Were Tyre's coastal suburbs (Ushu) fortified?

  • Clarifying the question

    Question: Were the “walls” and “pillars” of Tyre unique to the island district? Did the mainland suburbs lack these features?

  • Scholars agree that coastal Tyre (Ushu) was fortified

    • The Phoenicians: The Purple Empire of the Ancient World: “Less magnificently ornamental than her rich neighbour and less strongly fortified…” [By Gerhard Herm (HarperCollins, 1975), 127.]

    • Lebanon in History from the Earliest Times to the Present: “The part on the mainland was strongly fortified” [By Philip Khuri Hitti (Macmillan, 1967), 99.]

    • Phoenicia: History of Civilization: “It was strongly fortified by massive walls and towers, and by degrees extended itself over the plain, until it attained a circumference of about fifteen miles.” [By George Rawlinson (1889, Longmans, Green, and Co.), 41.]

    • Syria and Asia Minor: “Ancient Tyre, then, probably consisted of the fortified city, which commanded a considerable territory on the coast, and of the port which was "strong in the sea.” [By Josiah Condor (Fisher, Son, & Co., 1824), 48.]

    • A Manual of Ancient Geography: “Map Showing the Retreat of the 10,000 Greeks Under Xenophon By Leonhard Schmitz 'It stood in a plain on the coast, was strongly fortified, and had an excellent harbor, which is now almost entirely filled with sand.'” [(Blanchard and Lea, 1859)]

    • Ancient History: Illustrated by Colored Maps, and a Chronological Chart: “Taking of Tyre - Four years after, Nebuchadnezzar besieged Tyre, a strongly fortified and opulent city of Phenicia… when the place finally surrendered, the exhausted besiegers found no treasure within its walls to reward their labors, the inhabitants having removed their principal effects to an island about half a mile distant, where in short time a new city arose which far eclipsed the glory of the old.” [By Celesstia Angenette Bloss, John Jacob Anderson (Clark & Maynard, 1881), 12.]

“Yes, after all…
  • Nebuchadnezzar had to siege Tyre 13 years

    Nebuchadnezzar sieged Tyre for thirteen years. This is relevant because Nebuchadnezzar was not sieging the island (he did not even have a navy).

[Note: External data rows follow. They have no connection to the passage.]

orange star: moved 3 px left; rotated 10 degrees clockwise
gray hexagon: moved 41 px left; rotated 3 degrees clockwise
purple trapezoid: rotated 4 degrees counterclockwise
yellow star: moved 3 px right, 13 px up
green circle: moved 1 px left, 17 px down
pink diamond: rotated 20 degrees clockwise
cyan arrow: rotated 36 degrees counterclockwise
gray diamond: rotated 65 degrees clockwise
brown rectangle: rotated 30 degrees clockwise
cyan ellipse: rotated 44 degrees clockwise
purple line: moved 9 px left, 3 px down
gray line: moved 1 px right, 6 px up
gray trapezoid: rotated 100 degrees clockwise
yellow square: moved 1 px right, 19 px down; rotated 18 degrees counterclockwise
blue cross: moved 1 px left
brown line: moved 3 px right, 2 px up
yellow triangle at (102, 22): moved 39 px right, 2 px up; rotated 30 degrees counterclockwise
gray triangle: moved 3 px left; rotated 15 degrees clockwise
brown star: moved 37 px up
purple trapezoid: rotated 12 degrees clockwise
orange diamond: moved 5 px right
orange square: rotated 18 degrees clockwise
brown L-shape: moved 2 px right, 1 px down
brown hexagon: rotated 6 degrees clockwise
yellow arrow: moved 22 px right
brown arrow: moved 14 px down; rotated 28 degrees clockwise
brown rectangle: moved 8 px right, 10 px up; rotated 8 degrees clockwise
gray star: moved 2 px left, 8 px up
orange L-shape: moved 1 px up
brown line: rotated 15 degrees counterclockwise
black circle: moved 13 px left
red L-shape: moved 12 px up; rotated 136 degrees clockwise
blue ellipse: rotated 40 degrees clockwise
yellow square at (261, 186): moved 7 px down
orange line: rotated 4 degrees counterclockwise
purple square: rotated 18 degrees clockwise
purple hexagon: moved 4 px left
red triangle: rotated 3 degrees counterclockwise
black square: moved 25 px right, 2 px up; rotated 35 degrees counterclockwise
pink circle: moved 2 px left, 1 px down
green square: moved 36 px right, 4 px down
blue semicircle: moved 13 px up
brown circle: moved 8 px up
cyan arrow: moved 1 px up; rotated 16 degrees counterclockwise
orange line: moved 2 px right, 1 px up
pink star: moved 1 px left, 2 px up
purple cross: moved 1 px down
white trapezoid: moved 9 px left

Consequently, he was sieging Tyre's coastal district, and it would not have taken thirteen years to capture it if it was not fortified.

  • Joshua 19:29 refers to the walls of coastal Tyre

    It says in Joshua 19:29 -- “to Ramah and to the fortified city of Tyre.” This is relevant because this is a reference to Ushu (Tyre on the coast).1

    1. C. F. Keil & E. Delitzsche: “'The fortified town of Zor,' i.e., Tyre, is not the insular Tyre, but the town of Tyre, which was on the mainland, the present Sur, which is situated by the sea-coast, in a beautiful and fertile plain (see Ritter, Erdk. xvii. p. 320, and Movers, Phönizier, ii. 1, pp. 118ff.).” [Commentary on the Old Testament Vol IV: Joshua, Judges, Ruth (T & T Clark, ), 201.]. See also Marten H. Woudstra, The New International Commentary on the Old Testament: The Book of Joshua (Wm.B. Eerdmans, 1981), 289.
“No, after all…
  • Ashurbanipal did not mention any walls

    Ashburbanipal (King of Assyria, 668-626 B.C.) boasted of having destroyed Tyre, and yet did not mention any walls.1 This is relevant because we might have expected him to mention the destruction of walls if there were any.

    By way of response, however, few scholars have found this argument from silence persuasive―the consensus is that coastal Tyre was fortified. (See above). It is explainable several ways (for example, by the walls not being as noteworthy as those on the island.)

    1. Ashurbanipal (King of Assyria, 668-626 B.C.): “In my third campaign I marched against Baal, King of Tyre, who dwelt in the midst of the sea. Because he had not kept the word of my lordship nor heeded utterance of my lips, I erected against him siege-works and cut off his exit both by land and sea; their lives I made narrow and straitened; I caused them to submit to my yoke."; "On my return I captured Ushu, which is situated on the coast of the sea. The inhabitants of Ushu, who had not been obedient to their governers, who had not paid their tribute, I killed as the tribute of their land. Among the rebellious peoples I set my staff.” [George Aaron Barton, Archaeology and the Bible, 378.]